**The input:**
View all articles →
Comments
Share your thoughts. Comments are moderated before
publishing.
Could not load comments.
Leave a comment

* * *

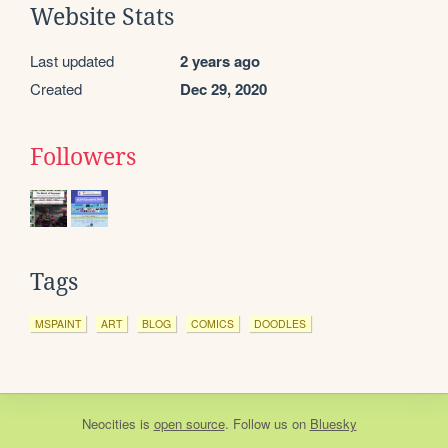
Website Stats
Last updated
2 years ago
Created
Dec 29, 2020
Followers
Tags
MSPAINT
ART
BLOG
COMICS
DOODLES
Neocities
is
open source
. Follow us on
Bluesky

**Exercise:** From the material above, retype precisely the lines between the line holding "Share your thoughts." and the line holding "Leave a comment", inclusive, and nothing beyond them.

**Solution for this task:**
Share your thoughts. Comments are moderated before
publishing.
Could not load comments.
Leave a comment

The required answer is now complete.